Although geologists can easily establish relative ages of rocks based on the principles of stratigraphy, knowing how much time a geologic Eon, Era, Period, or Epoch represents is a more difficult problem without having knowledge of absolute ages of rocks.  In the early years of geology, many attempts were made to establish some measure of absolute geologic time.
 
Age of Earth estimated on the basis of how long it would take the oceans to obtain their present salt content.  Assumes that we know the rate at which the salts (Na, Cl, Ca, and CO3 ions) are input into the oceans by rivers, and assumes that we know the rate at which these salts are removed by chemical precipitation.  Calculations in 1889 gave estimate for the age of the Earth of 90 million years.

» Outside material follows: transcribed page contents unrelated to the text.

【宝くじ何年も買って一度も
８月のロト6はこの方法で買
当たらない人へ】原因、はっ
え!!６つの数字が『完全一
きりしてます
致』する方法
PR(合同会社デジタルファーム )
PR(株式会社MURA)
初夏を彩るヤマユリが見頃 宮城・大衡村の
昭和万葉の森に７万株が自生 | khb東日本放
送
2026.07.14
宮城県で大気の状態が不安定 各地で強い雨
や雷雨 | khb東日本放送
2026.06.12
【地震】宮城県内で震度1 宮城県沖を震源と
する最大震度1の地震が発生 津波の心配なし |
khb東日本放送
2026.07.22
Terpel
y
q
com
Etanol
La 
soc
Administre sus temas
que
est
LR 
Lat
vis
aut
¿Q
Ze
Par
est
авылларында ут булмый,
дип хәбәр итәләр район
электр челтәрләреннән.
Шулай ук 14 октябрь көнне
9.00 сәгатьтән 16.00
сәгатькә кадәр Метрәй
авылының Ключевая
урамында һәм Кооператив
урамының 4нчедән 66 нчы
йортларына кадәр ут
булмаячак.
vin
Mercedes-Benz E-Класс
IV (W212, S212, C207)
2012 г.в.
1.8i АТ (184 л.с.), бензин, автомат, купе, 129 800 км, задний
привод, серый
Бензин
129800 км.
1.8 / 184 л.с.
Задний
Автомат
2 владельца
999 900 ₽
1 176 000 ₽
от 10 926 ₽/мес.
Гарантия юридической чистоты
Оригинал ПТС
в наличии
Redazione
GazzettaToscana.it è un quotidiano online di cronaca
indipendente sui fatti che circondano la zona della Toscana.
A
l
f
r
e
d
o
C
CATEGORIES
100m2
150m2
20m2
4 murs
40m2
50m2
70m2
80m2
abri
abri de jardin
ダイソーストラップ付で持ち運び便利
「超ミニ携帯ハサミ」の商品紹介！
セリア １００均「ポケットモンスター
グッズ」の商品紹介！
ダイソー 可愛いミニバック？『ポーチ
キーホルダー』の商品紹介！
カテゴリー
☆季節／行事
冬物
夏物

Age of Earth estimated from time required to cool from an initially molten state.  Assumptions include, the initial temperature of the Earth when it formed, the present temperature throughout the interior of the Earth, and that there are no internal sources of heat.  Calculations gave estimate of 100 million years for the age of the Earth.
In 1896 radioactivity was discovered, and it was soon learned that radioactive decay occurs at a constant rate throughout time.  With this discovery, Radiometric dating techniques became possible, and gave us a means of measuring absolute geologic time.
 
Radiometric Dating

Radiometric dating relies on the fact that there are different types of isotopes.
Radioactive Isotopes -  isotopes (parent isotopes) that spontaneously decay at a constant rate to another isotope.
Radiogenic Isotopes - isotopes that are formed by radioactive decay (daughter isotopes).
 


The rate at which radioactive isotopes decay is often stated as the half-life of the isotope (t1/2).  The half-life is the amount of time it takes for one half of the initial amount of the parent, radioactive isotope,  to decay to the daughter isotope.  Thus, if we start out with 1 gram of the parent isotope, after the passage of 1 half-life there will be 0.5 gram of the parent isotope left.After the passage of two half-lives only 0.25 gram will remain, and after 3 half lives only 0.125 will remain etc.
 
Some examples of isotope systems used to date geologic materials.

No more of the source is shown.